* [What to work on]: In the records below, the lines from the one containing "Du kan identifiera eventuella dolda" through the last are to be reproduced exactly and alone.

______

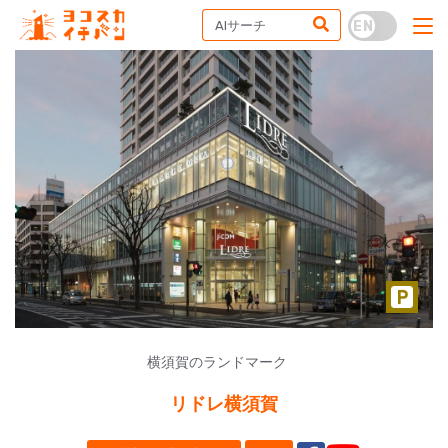
横須賀のランドマーク
リドレ横須賀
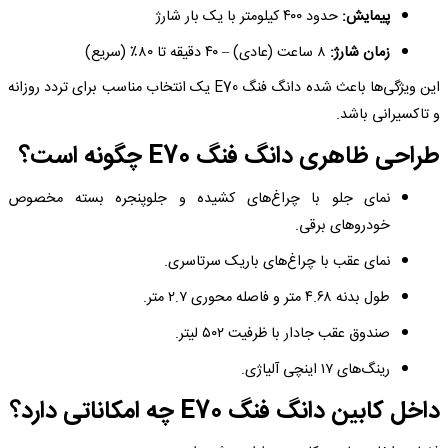
پیمایش:
حدود ۴۰۰ کیلومتر با یک بار شارژ
زمان شارژ:
۸ ساعت (عادی) – ۴۰ دقیقه تا ۸۰٪ (سریع)
این ویژگی‌ها باعث شده دانگ فنگ E70 یک انتخاب مناسب برای تردد روزانه
و تاکسیرانی باشد.
طراحی ظاهری دانگ فنگ E70 چگونه است؟
نمای جلو با چراغ‌های کشیده و جلوپنجره بسته مخصوص
خودروهای برقی.
نمای عقب با چراغ‌های باریک سرتاسری.
طول بدنه ۴.۶۸ متر و فاصله محوری ۲.۷ متر.
صندوق عقب جادار با ظرفیت ۵۰۲ لیتر.
رینگ‌های ۱۷ اینچی آلیاژی.
داخل کابین دانگ فنگ E70 چه امکاناتی دارد؟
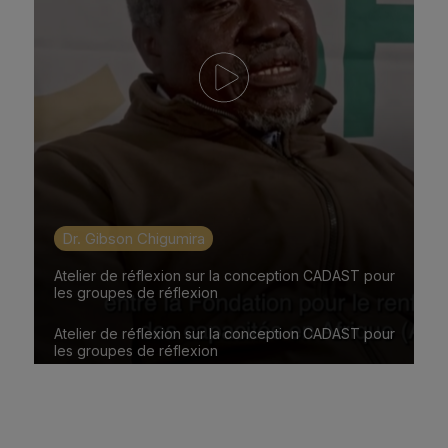
Dr. Gibson Chigumira
Atelier de réflexion sur la conception CADAST pour
les groupes de réflexion
Atelier de réflexion sur la conception CADAST pour
les groupes de réflexion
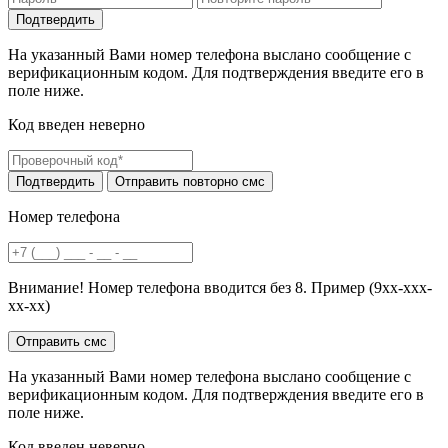
На указанный Вами номер телефона выслано сообщение с
верификационным кодом. Для подтверждения введите его в
поле ниже.
Код введен неверно
Номер телефона
Внимание! Номер телефона вводится без 8. Пример (9хх-ххх-
хх-хх)
На указанный Вами номер телефона выслано сообщение с
верификационным кодом. Для подтверждения введите его в
поле ниже.
Код введен неверно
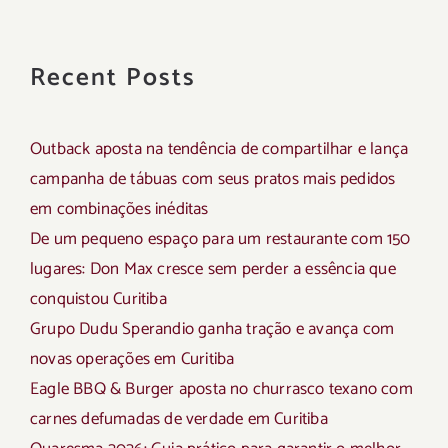
Recent Posts
Outback aposta na tendência de compartilhar e lança
campanha de tábuas com seus pratos mais pedidos
em combinações inéditas
De um pequeno espaço para um restaurante com 150
lugares: Don Max cresce sem perder a essência que
conquistou Curitiba
Grupo Dudu Sperandio ganha tração e avança com
novas operações em Curitiba
Eagle BBQ & Burger aposta no churrasco texano com
carnes defumadas de verdade em Curitiba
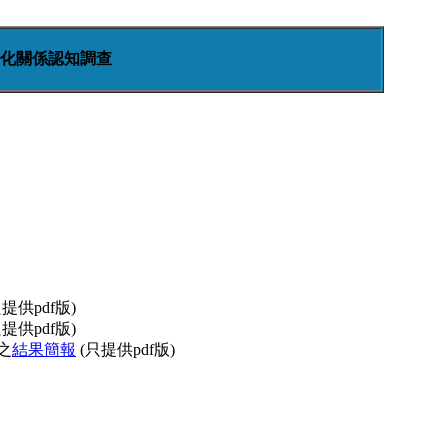
化關係認知調查
提供pdf版)
提供pdf版)
之
結果簡報
(只提供pdf版)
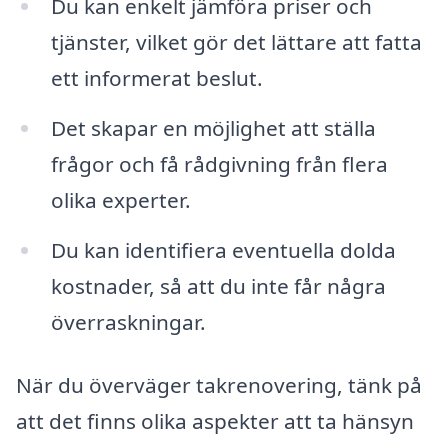
Du kan enkelt jämföra priser och
tjänster, vilket gör det lättare att fatta
ett informerat beslut.
Det skapar en möjlighet att ställa
frågor och få rådgivning från flera
olika experter.
Du kan identifiera eventuella dolda
kostnader, så att du inte får några
överraskningar.
När du överväger takrenovering, tänk på
att det finns olika aspekter att ta hänsyn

______

* [Task answer]:
Du kan identifiera eventuella dolda
kostnader, så att du inte får några
överraskningar.
När du överväger takrenovering, tänk på
att det finns olika aspekter att ta hänsyn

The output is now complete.